→ **TASK TO COMPLETE**
This exercise asks for an exact copy of every entry below, with pictures omitted.

Collected data
= Beginning of Section =

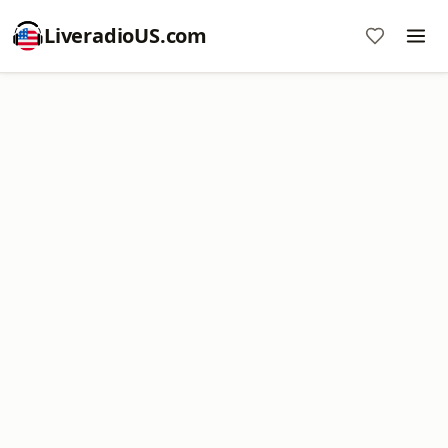
LiveradioUS.com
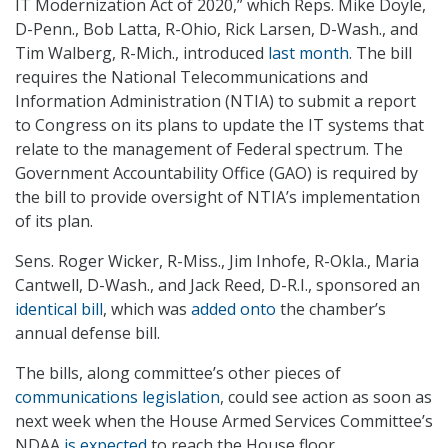
IT Modernization Act of 2020,” which Reps. Mike Doyle,
D-Penn., Bob Latta, R-Ohio, Rick Larsen, D-Wash., and
Tim Walberg, R-Mich., introduced
last month
. The bill
requires the National Telecommunications and
Information Administration (NTIA) to submit a report
to Congress on its plans to update the IT systems that
relate to the management of Federal spectrum. The
Government Accountability Office (GAO) is required by
the bill to provide oversight of NTIA’s implementation
of its plan.
Sens. Roger Wicker, R-Miss., Jim Inhofe, R-Okla., Maria
Cantwell, D-Wash., and Jack Reed, D-R.I., sponsored an
identical bill
, which was
added onto
the chamber’s
annual defense bill.
The bills, along committee’s other pieces of
communications legislation
, could see action as soon as
next week when the House Armed Services Committee’s
NDAA
is expected
to reach the House floor.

= End of Section =

→ **RESPONSE TO THIS EXERCISE**
LiveradioUS.com
IT Modernization Act of 2020,” which Reps. Mike Doyle,
D-Penn., Bob Latta, R-Ohio, Rick Larsen, D-Wash., and
Tim Walberg, R-Mich., introduced
last month
. The bill
requires the National Telecommunications and
Information Administration (NTIA) to submit a report
to Congress on its plans to update the IT systems that
relate to the management of Federal spectrum. The
Government Accountability Office (GAO) is required by
the bill to provide oversight of NTIA’s implementation
of its plan.
Sens. Roger Wicker, R-Miss., Jim Inhofe, R-Okla., Maria
Cantwell, D-Wash., and Jack Reed, D-R.I., sponsored an
identical bill
, which was
added onto
the chamber’s
annual defense bill.
The bills, along committee’s other pieces of
communications legislation
, could see action as soon as
next week when the House Armed Services Committee’s
NDAA
is expected
to reach the House floor.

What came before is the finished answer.